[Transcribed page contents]
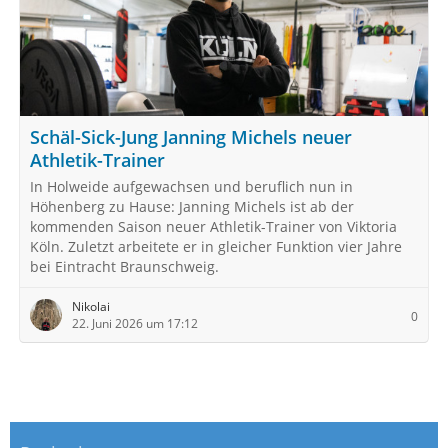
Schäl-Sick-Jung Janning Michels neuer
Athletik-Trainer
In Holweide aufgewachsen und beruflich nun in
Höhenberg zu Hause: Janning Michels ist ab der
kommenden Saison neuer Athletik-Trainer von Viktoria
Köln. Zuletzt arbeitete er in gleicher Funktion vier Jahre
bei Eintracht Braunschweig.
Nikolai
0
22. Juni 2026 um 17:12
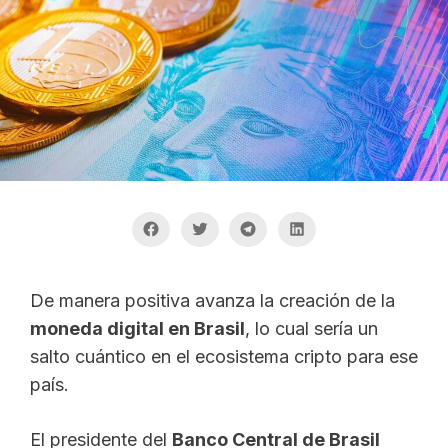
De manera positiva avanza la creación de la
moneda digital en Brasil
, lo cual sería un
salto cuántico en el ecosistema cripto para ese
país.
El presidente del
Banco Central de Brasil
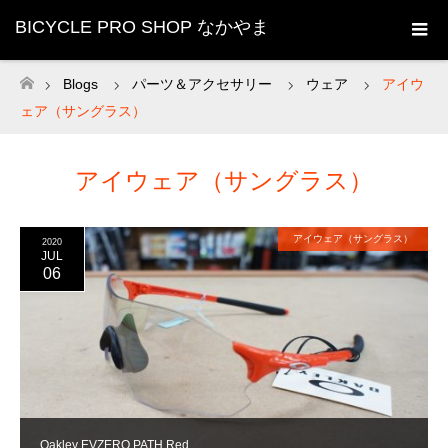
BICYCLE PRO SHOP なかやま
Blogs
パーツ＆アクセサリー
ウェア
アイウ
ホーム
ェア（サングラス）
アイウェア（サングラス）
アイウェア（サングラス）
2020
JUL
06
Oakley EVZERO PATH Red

---

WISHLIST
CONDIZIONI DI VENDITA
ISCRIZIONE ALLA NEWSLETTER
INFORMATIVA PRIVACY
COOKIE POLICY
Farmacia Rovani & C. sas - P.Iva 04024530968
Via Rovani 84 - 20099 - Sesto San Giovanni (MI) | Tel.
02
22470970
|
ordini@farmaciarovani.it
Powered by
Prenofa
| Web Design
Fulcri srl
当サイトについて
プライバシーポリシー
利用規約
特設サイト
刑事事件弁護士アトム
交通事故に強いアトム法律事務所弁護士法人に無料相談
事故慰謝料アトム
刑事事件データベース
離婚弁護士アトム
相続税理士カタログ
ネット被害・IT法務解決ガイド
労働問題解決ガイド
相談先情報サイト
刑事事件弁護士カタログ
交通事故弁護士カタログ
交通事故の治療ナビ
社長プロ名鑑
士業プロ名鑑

--

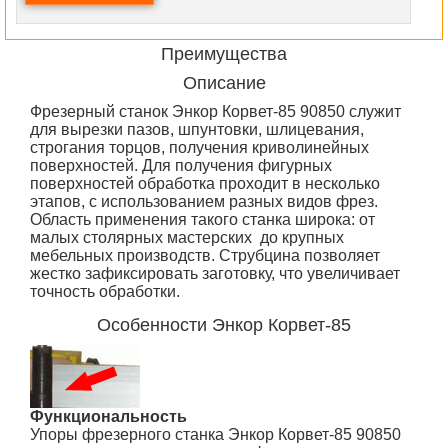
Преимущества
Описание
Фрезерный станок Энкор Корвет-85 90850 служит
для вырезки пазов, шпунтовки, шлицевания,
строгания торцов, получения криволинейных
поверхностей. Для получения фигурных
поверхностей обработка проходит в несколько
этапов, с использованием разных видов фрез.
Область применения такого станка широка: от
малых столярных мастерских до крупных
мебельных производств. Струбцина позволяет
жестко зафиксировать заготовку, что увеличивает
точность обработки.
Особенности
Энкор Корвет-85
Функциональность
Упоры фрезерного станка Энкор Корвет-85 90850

**Task brief**:
Leave out every picture, and copy exactly the lines above starting at the one holding "Schäl-Sick-Jung Janning Michels neuer" and ending at the one holding "Oakley EVZERO PATH Red", no more and no less.

**Answer box**:
Schäl-Sick-Jung Janning Michels neuer
Athletik-Trainer
In Holweide aufgewachsen und beruflich nun in
Höhenberg zu Hause: Janning Michels ist ab der
kommenden Saison neuer Athletik-Trainer von Viktoria
Köln. Zuletzt arbeitete er in gleicher Funktion vier Jahre
bei Eintracht Braunschweig.
Nikolai
0
22. Juni 2026 um 17:12
De manera positiva avanza la creación de la
moneda digital en Brasil
, lo cual sería un
salto cuántico en el ecosistema cripto para ese
país.
El presidente del
Banco Central de Brasil
BICYCLE PRO SHOP なかやま
Blogs
パーツ＆アクセサリー
ウェア
アイウ
ホーム
ェア（サングラス）
アイウェア（サングラス）
アイウェア（サングラス）
2020
JUL
06
Oakley EVZERO PATH Red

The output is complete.